Bien sûr on vous soutiendra jusqu’au bout. Bien sûr le PS est en partie responsable de son manque de sens de la famille face à l’adversité. Ceux-là, vos ennemis au sein de votre propre famille ne nous représentent pas, ils ne savent pas humer l’air du temps. Vous allez voir, nous n’avons pas dit notre dernier mot, nous sommes des millions à ruminer la victoire en silence. Faites entendre votre voix haut et fort, encore plus haut et encore plus fort, ne leur laissez pas vous voler la parole, notre parole. Nous oeuvrons modestement dans notre coin, nous croyons en la victoire. Hauts les coeurs l’équipe Royal, hauts les coeurs ! L’imaginaire a tout pouvoir dans cette affaire, ne vous laissez pas abattre. Madame Royal a gagné, nous la porterons jusqu’au bout jusqu’à la victoire.
j’ai hate d’être à Dimanche afin que le changement commence, nous ne voulons au comme président le jumeau de Lepen, si ce n’est pire, car au moins l’autre on le connait, sarko c’est une anguille.
En tout même si vous n’êtes pas élue, je vous dis un grand BRAVO Me Royale, votre famille peut être fière de vous, vous êtes une combattante sincère sans faux fuyant.
courage à Dimanche, rien n’est perdu
C’est vrai que nous doutons mais il faut continuer à y croire et à porter nos idées. Moi je soutiens Ségolène, je suis convaincue qu’elle symbolise les valeurs auxquelles je crois et je vais continuer à le dire haut et fort pour que dimanche soir nous puissions nous réjouir et espérer un renouveau, surtout que nous soyons libérés de cette angoisse de l’avenir que représente Sarkosy.
Tout ce qu’il touche est sali, tout ce qu’il dit ne représente que mépris pour la démocratie, tout ce qu’il promet n’est que mensonge et perfidie. Il veut le pouvoir pour le pouvoir.
Je pense que Mme Royal a largement dominé le débat ce mardi, montrant sa supériorité intellectuelle, sa maitrise, sa sincérité, son engagement. Merci.
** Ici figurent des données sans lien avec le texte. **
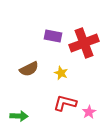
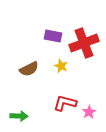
yellow star: moved 7 px up
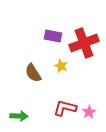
brown semicircle: moved 4 px right, 4 px down; rotated 84 degrees clockwise
red L-shape: moved 5 px down
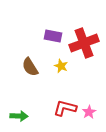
brown semicircle: moved 3 px left, 6 px up
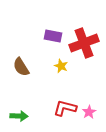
brown semicircle: moved 9 px left
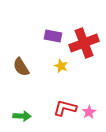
green arrow: moved 3 px right
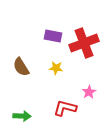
yellow star: moved 5 px left, 2 px down; rotated 16 degrees counterclockwise
pink star: moved 20 px up
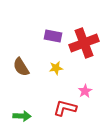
yellow star: rotated 16 degrees counterclockwise
pink star: moved 4 px left, 1 px up
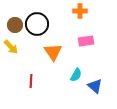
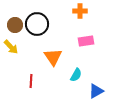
orange triangle: moved 5 px down
blue triangle: moved 1 px right, 5 px down; rotated 49 degrees clockwise
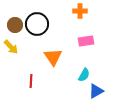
cyan semicircle: moved 8 px right
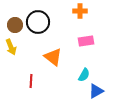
black circle: moved 1 px right, 2 px up
yellow arrow: rotated 21 degrees clockwise
orange triangle: rotated 18 degrees counterclockwise
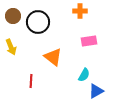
brown circle: moved 2 px left, 9 px up
pink rectangle: moved 3 px right
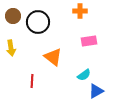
yellow arrow: moved 1 px down; rotated 14 degrees clockwise
cyan semicircle: rotated 24 degrees clockwise
red line: moved 1 px right
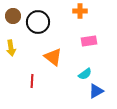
cyan semicircle: moved 1 px right, 1 px up
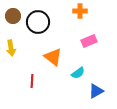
pink rectangle: rotated 14 degrees counterclockwise
cyan semicircle: moved 7 px left, 1 px up
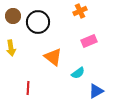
orange cross: rotated 24 degrees counterclockwise
red line: moved 4 px left, 7 px down
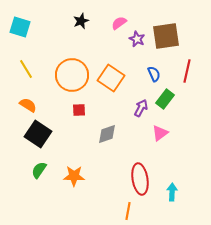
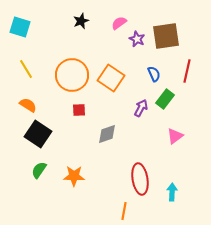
pink triangle: moved 15 px right, 3 px down
orange line: moved 4 px left
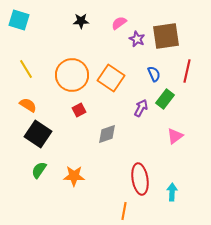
black star: rotated 21 degrees clockwise
cyan square: moved 1 px left, 7 px up
red square: rotated 24 degrees counterclockwise
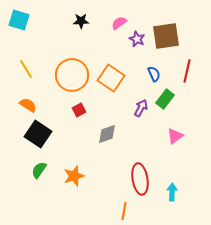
orange star: rotated 20 degrees counterclockwise
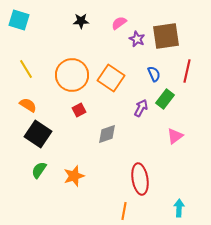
cyan arrow: moved 7 px right, 16 px down
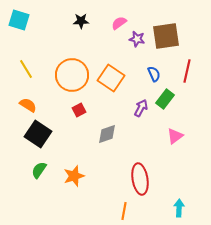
purple star: rotated 14 degrees counterclockwise
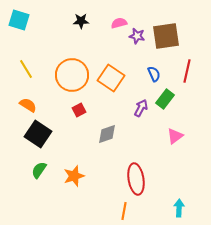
pink semicircle: rotated 21 degrees clockwise
purple star: moved 3 px up
red ellipse: moved 4 px left
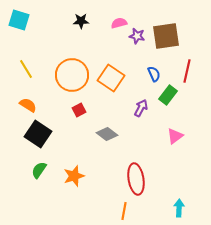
green rectangle: moved 3 px right, 4 px up
gray diamond: rotated 55 degrees clockwise
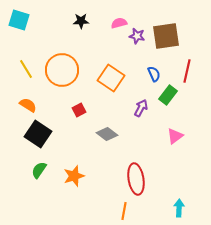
orange circle: moved 10 px left, 5 px up
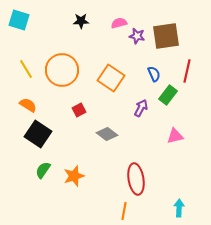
pink triangle: rotated 24 degrees clockwise
green semicircle: moved 4 px right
C’est vrai que nous doutons mais il faut continuer à y croire et à porter nos idées. Moi je soutiens Ségolène, je suis convaincue qu’elle symbolise les valeurs auxquelles je crois et je vais continuer à le dire haut et fort pour que dimanche soir nous puissions nous réjouir et espérer un renouveau, surtout que nous soyons libérés de cette angoisse de l’avenir que représente Sarkosy.
Tout ce qu’il touche est sali, tout ce qu’il dit ne représente que mépris pour la démocratie, tout ce qu’il promet n’est que mensonge et perfidie. Il veut le pouvoir pour le pouvoir.
Je pense que Mme Royal a largement dominé le débat ce mercredi, montrant sa supériorité intellectuelle, sa maitrise, sa sincérité, son engagement. Merci.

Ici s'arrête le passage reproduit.